§ **REQUIREMENT**
In the listing below, count the lines with "samling" and report only the figure.

§ **RECORDS SUPPLIED**
▼
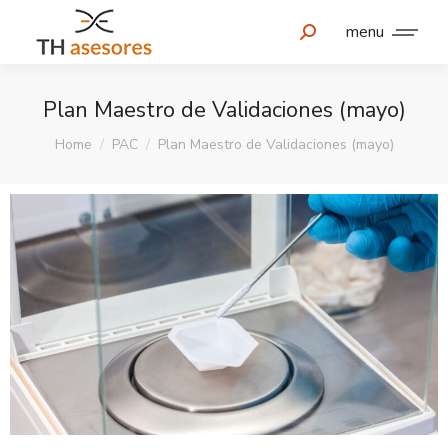
menu
Plan Maestro de Validaciones (mayo)
You are here:
Home
PAC
Plan Maestro de Validaciones (mayo)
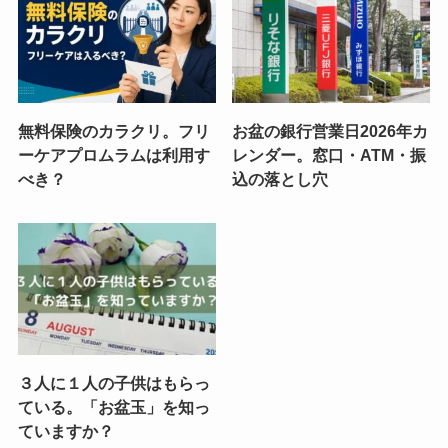
無料保険のカラクリ。フリ
お盆の銀行営業日2026年カ
ーケアプロムラムは利用す
レンダー。窓口・ATM・振
べき？
込の落とし穴
３人に１人の子供はもらっ
ている。「お盆玉」を知っ
ていますか？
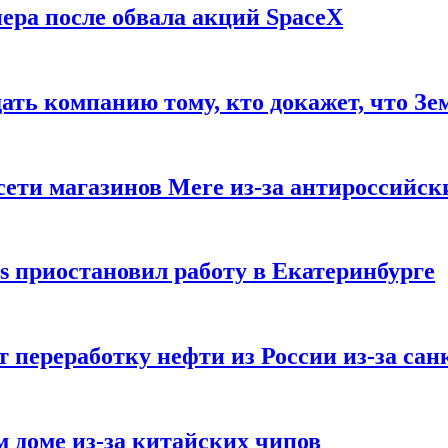
ера после обвала акций SpaceX
ать компанию тому, кто докажет, что Зе
ети магазинов Mere из-за антироссийск
s приостановил работу в Екатеринбурге
 переработку нефти из России из-за са
м доме из-за китайских чипов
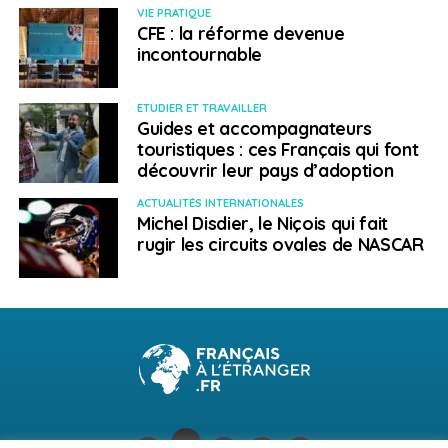
VIE PRATIQUE
CFE : la réforme devenue
incontournable
ETUDIER ET TRAVAILLER
Guides et accompagnateurs
touristiques : ces Français qui font
découvrir leur pays d’adoption
ACTUALITÉS INTERNATIONALES
Michel Disdier, le Niçois qui fait
rugir les circuits ovales de NASCAR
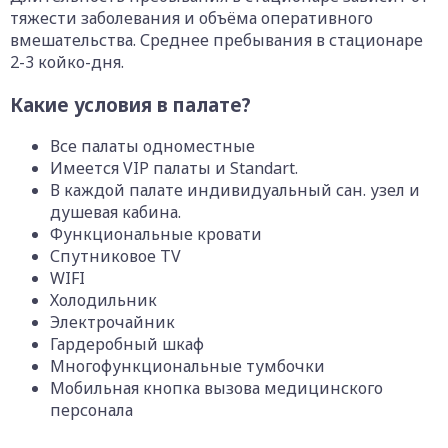
тяжести заболевания и объёма оперативного
вмешательства. Среднее пребывания в стационаре
2-3 койко-дня.
Какие условия в палате?
Все палаты одноместные
Имеется VIP палаты и Standart.
В каждой палате индивидуальный сан. узел и
душевая кабина.
Функциональные кровати
Спутниковое TV
WIFI
Холодильник
Электрочайник
Гардеробный шкаф
Многофункциональные тумбочки
Мобильная кнопка вызова медицинского
персонала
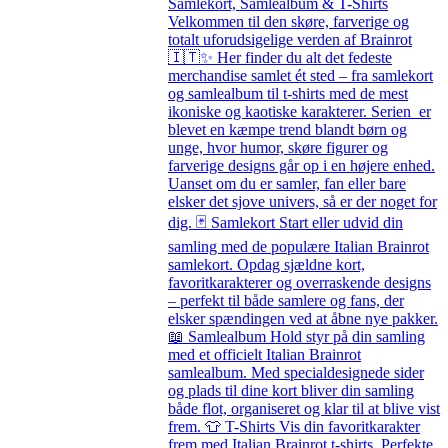
Samlekort, Samlealbum & T-Shirts
Velkommen til den skøre, farverige og
totalt uforudsigelige verden af Brainrot
🇮🇹✨ Her finder du alt det fedeste
merchandise samlet ét sted – fra samlekort
og samlealbum til t-shirts med de mest
ikoniske og kaotiske karakterer. Serien er
blevet en kæmpe trend blandt børn og
unge, hvor humor, skøre figurer og
farverige designs går op i en højere enhed.
Uanset om du er samler, fan eller bare
elsker det sjove univers, så er der noget for
dig. 🃏 Samlekort Start eller udvid din
samling med de populære Italian Brainrot
samlekort. Opdag sjældne kort,
favoritkarakterer og overraskende designs
– perfekt til både samlere og fans, der
elsker spændingen ved at åbne nye pakker.
📖 Samlealbum Hold styr på din samling
med et officielt Italian Brainrot
samlealbum. Med specialdesignede sider
og plads til dine kort bliver din samling
både flot, organiseret og klar til at blive vist
frem. 👕 T-Shirts Vis din favoritkarakter
frem med Italian Brainrot t-shirts. Perfekte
▲
§ **OUTPUT OF THE EXERCISE**
3